En deux mots: Respectueux, Gans signe une très bonne adaptation du jeu vidéo qui se regarde avec plaisir mais souffre d'une petit manque... d'ambition.




--14/20--

# Posté le mercredi 03 mai 2006 09:16

CAMPING - Fabien Onteniente

CAMPING - Fabien Onteniente
Film français avec Franck Dubosc, Gérard Lanvin, Mathilde Seigner (2006).





Avoue que ça t'excite, les oiseaux, Franck!

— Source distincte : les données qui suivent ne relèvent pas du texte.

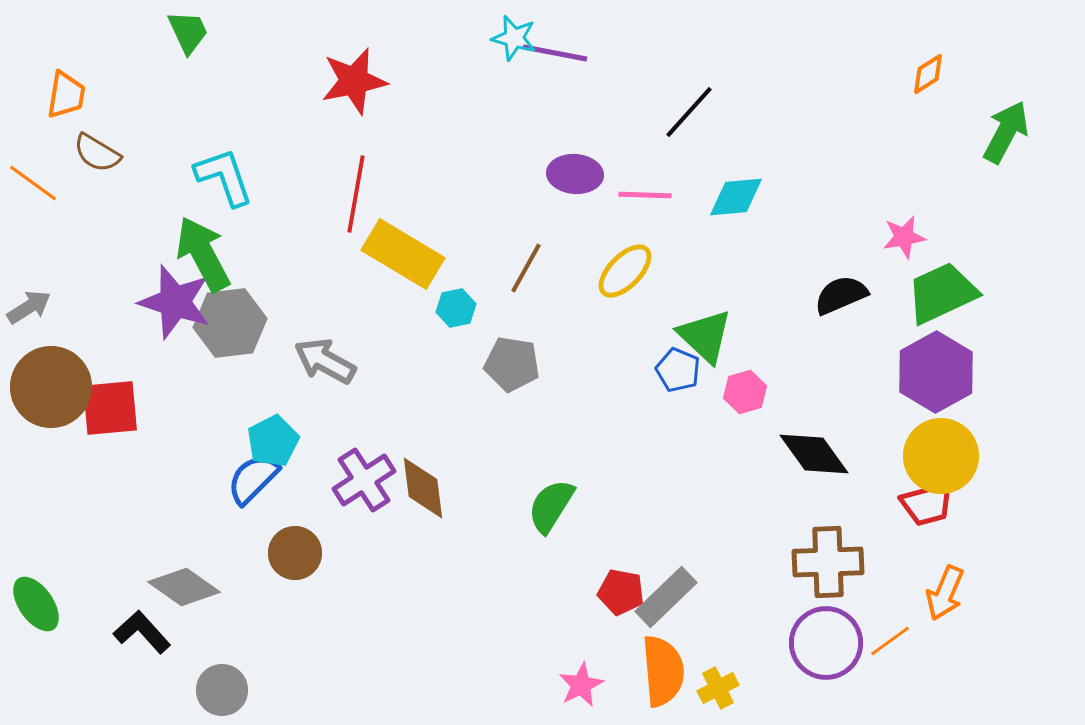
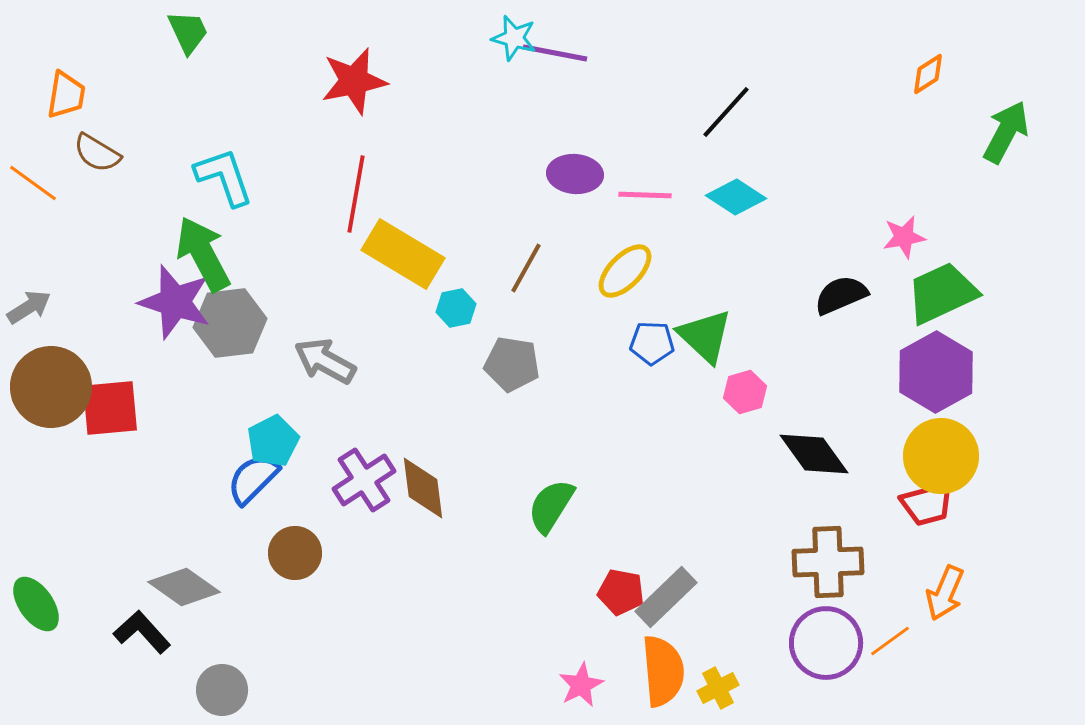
black line at (689, 112): moved 37 px right
cyan diamond at (736, 197): rotated 38 degrees clockwise
blue pentagon at (678, 370): moved 26 px left, 27 px up; rotated 21 degrees counterclockwise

Résumé: Au camping des Flots Bleus, ça débarque de toute la France. Comme tous les ans, c'est le moment des retrouvailles autour de l'apéro d'usage pour les familles d'habitués. Sauf que cette année, les Pic n'ont plus leur emplacement 17, les Gatineau font tente à part, et Patrick Chirac, le playboy de Dijon, se fait plaquer par sa femme. C'est dans ce camping que Michel Saint Josse, chirurgien esthétique à Paris, se retrouve bien malgré lui pour y subir les problèmes existentiels d'une espèce jusqu'alors inconnue de lui : le campeur...-Résumé Allôciné-

Tout ceux qui connaissent l'univers de l'humoriste savent que ce dernier a une affection toute particulière pour cette manière tout à fait particulière de passer les vacances: le camping. Tout en se foutant des campeurs et de leur hallure ringarde et beauf au possible (la casquette Ferrari, les chaussettes avec les sandalettes, le maillot de bain avec un t-shirt, etc...), Dubosc jette un regard plein de tendresse sur cette population à part dont il faisait partie étant jeune. Fabien Ontoniente en a donc fait un film, comportant quelques personnages de ses sketshs, notamment Jacky et Paul. Le long métrage ne se prend pas la tête et ne prétend pas être autre chose que ce qu'il est: une comédie familiale simple. Elle en respecte les principaux codes, histoire d'amour, de tromperie, un père et sa fille tombent dans cet univers qui ne lui correspondent pas, et puis finalement une amitié va naître, etc, etc... bon bref, rien de bien excitant. Il ne faut évidemment pas s'attendre à y trouver matière à je ne sais quelle réflexion mais juste à y trouver matière à de bonnes poilades. Ceux qui connaissent Dubosc souriront lors de la scène de la discothèque où l'on entend le fameux tube "toucher la chatte à la voisine" et au moment de la célèbre réplique "pastis par temps bleu, pastis délicieux" (dommage que l'on ait pas eu droit aux autres variantes "pastis de nuit, pastis aussi" ou "pastis poilu... pastis quand même"). Certaines répliques valent le détour, comme "cette nuit j'ai rêvé qu'on faisait l'amour et tu m'as dit merci" ou encore "chassez le campeur, il revient au bungalow". Passons évidemment sur la mise en scène, des plus classique, et sur le jeu des acteurs qui n'a rien d'exceptionnel (Dubosc sonne souvent faux mais bon... aller, on t'excuse Frank). Les mauvaises langues diront que c'est une espèce de "sous-bronzés", il a au moins le mérite de faire aussi bien que ces films. Parions sur un beau petit succès, même si, question comédie française, OSS 117 paraît de meilleure qualité, à ce que j'ai entendu...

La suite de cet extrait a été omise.